§ WHAT THE TASK REQUIRES: Produce a verbatim transcription of the entries, with all pictures omitted.

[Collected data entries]

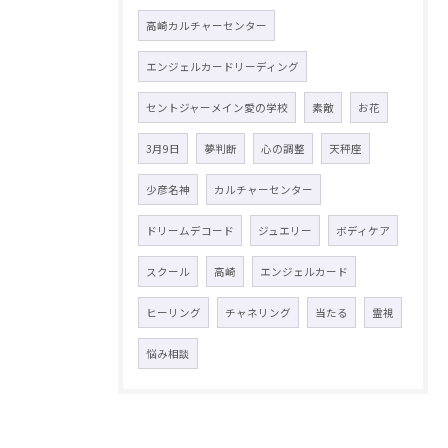
高崎カルチャーセンター
エンジェルカードリーディング
セントジャーメイン愛の学校
素敵
お花
3月9日
夢判断
心の調整
天秤座
少彦名神
カルチャーセンター
ドリームデコード
ジュエリー
ボディケア
スクール
高崎
エンジェルカード
ヒーリング
チャネリング
当たる
霊視
悩み相談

§ FINISHED TASK:
高崎カルチャーセンター
エンジェルカードリーディング
セントジャーメイン愛の学校
素敵
お花
3月9日
夢判断
心の調整
天秤座
少彦名神
カルチャーセンター
ドリームデコード
ジュエリー
ボディケア
スクール
高崎
エンジェルカード
ヒーリング
チャネリング
当たる
霊視
悩み相談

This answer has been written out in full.